Financial Forecasts for the Fiscal Year Ending March 31, 2025
(Unit: Millions of Yen) | Net sales | Operating income | Ordinary income | Profit attributable to owners of parent | Net income per share(yen) |
---|---|---|---|---|---|
Consolidated | 210,000 | 9,050 | 6,000 | 4,150 | 158.63 |
Regarding financial results for the first six months of the fiscal year ending March 31, 2025, net sales were generally on par with the initial forecast, but in terms of profit, operating income exceeded the previous forecast due to factors including the increase in yen-translated gross profit in the Electronic Devices Business resulting from the yen’s depreciation during the period under review and the reduction in selling, general and administrative expenses. In addition, both ordinary income and profit attributable to owners of parent significantly exceeded the previous forecast as a result of recording foreign exchange gains as non-operating profit due to the yen’s appreciation in the foreign exchange market toward the end of the period under review.
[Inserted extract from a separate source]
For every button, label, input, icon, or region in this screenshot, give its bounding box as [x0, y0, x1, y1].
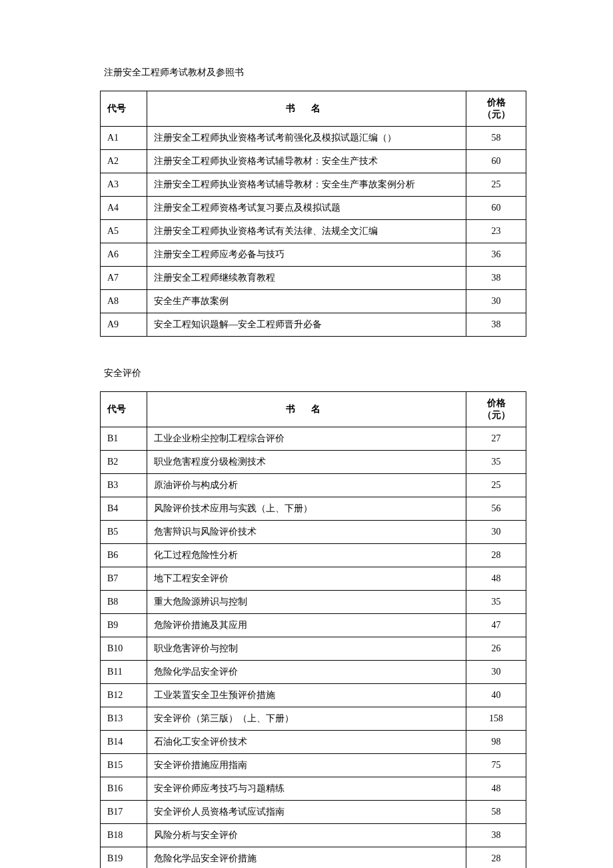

Regarding the full-year results for the fiscal year ending March 2025, net sales are expected to be slightly lower than the initial forecast due to the expected stagnation of demand, particularly in the industrial equipment market. On the other hand, the forecasts for profits have been revised upwards as stated above, based on the progress of business performance in the first six months of the fiscal year.